Modern refrigerators and freezers use a circulating refrigerant that continually changes from the gaseous to the liquid state. Most machines use dichlordifluoromethane and other refrigerants mercifully known under the trade name of Freon. The liquid refrigerant changes to a gas in the evaporator, then absorbs heat from the food chamber and carries it to the condensing coils, where the refrigerant is cooled by air passing over the coils, and is reconverted into liquid. The cycle is then repeated, spurred on periodically by a small electric motor. Incidentally, your refrigerator is probably your greatest electricity consumer, after your air conditioner.
Wartime restrictions limited the growth of the domestic refrigerator in this country, but after World War II the ‘fridge found its way into almost every American home, and so did frozen foods. The American, Clarence Birdseye, is responsible for the development of methods for freezing foods in small packages for the retail trade. The General Foods Corporation introduced the now familiar Birds Eye commercial pack in 1929. Since then, the use of frozen foods has grown with the refrigerator. As early as 1944, Americans were consuming some three billion pounds of frozen meats, vegetables, fruits, fish, and dairy products each year.
During and after World War II, military and industrial research led to the development of the science of cryogenics, the study of matter at extremely low temperatures.

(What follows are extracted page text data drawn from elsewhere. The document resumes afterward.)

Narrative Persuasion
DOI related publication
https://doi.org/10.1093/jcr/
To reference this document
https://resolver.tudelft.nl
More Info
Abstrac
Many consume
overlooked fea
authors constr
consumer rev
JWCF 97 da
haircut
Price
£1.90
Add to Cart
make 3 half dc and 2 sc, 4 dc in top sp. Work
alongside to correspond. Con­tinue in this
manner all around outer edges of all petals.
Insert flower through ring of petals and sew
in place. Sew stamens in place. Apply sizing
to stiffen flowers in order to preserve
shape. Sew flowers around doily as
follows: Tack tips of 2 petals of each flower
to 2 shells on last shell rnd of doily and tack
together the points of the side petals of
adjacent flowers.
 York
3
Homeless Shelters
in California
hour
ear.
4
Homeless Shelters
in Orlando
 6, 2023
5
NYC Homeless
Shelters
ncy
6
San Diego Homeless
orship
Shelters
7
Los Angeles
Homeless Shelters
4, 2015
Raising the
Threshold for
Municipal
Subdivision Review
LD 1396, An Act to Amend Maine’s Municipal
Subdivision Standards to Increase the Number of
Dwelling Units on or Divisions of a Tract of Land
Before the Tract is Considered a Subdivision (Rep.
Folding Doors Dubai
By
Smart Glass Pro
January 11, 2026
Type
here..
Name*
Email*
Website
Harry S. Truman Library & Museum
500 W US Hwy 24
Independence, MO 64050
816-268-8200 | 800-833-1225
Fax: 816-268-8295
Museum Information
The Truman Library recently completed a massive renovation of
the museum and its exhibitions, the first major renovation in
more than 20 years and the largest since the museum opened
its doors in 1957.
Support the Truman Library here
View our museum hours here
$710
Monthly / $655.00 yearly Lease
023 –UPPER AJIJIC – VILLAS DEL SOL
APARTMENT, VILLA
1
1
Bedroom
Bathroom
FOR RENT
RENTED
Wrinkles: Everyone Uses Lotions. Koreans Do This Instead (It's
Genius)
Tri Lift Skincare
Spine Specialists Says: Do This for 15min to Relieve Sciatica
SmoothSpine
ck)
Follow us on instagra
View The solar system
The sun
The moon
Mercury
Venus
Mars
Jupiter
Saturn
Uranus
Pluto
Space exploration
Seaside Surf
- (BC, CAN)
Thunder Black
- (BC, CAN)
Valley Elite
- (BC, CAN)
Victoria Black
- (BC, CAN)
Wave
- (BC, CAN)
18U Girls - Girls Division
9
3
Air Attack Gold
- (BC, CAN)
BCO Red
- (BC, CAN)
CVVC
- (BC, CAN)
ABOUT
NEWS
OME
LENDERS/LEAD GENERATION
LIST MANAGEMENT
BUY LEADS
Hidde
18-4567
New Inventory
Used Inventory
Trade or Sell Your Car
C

Basically, cryogenics, from the Greek word kryos, “icy cold”, deals with the production of temperatures below that of liquid oxygen (-297 degrees F.). You hardly need such frigid temperatures to keep your eggs fresh, but cryogenic engineering has had an impact on many elements of modern life, from medicine to space travel.
Scientists have been freely discussing the ultimate cryogenic marvel, suspended animation. Living organisms, including man, can theoretically be kept in a deep freeze almost indefinitely, and resume normal life functions upon thawing. Persons with presently incurable diseases could be frozen before death in the hope of reviving them when cures are found. Intergalactic space travelers could be frozen and revived upon reaching their destination thousands of years later. And think of the possibility of a living time capsule, a human being frozen for thousands of years, to be resurrected by some future civilization to see how we lived in the twentieth century!